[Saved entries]
------------

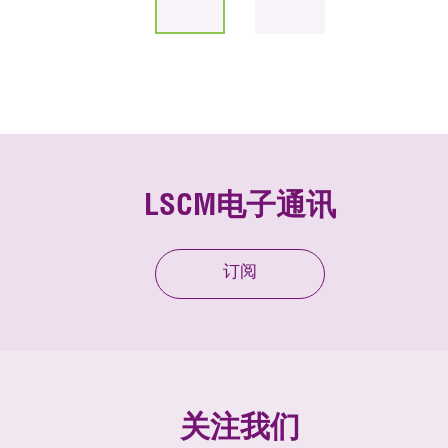
LSCM电子通讯
订阅
关注我们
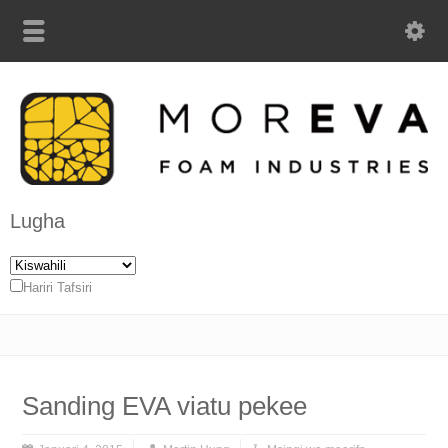
Lugha
Hariri Tafsiri
Sanding EVA viatu pekee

------------

What is needed is an exact reprint of every entry, pictures excluded.

- _OUTPUT BELOW_
LSCM电子通讯
订阅
关注我们
Lugha
Hariri Tafsiri
Sanding EVA viatu pekee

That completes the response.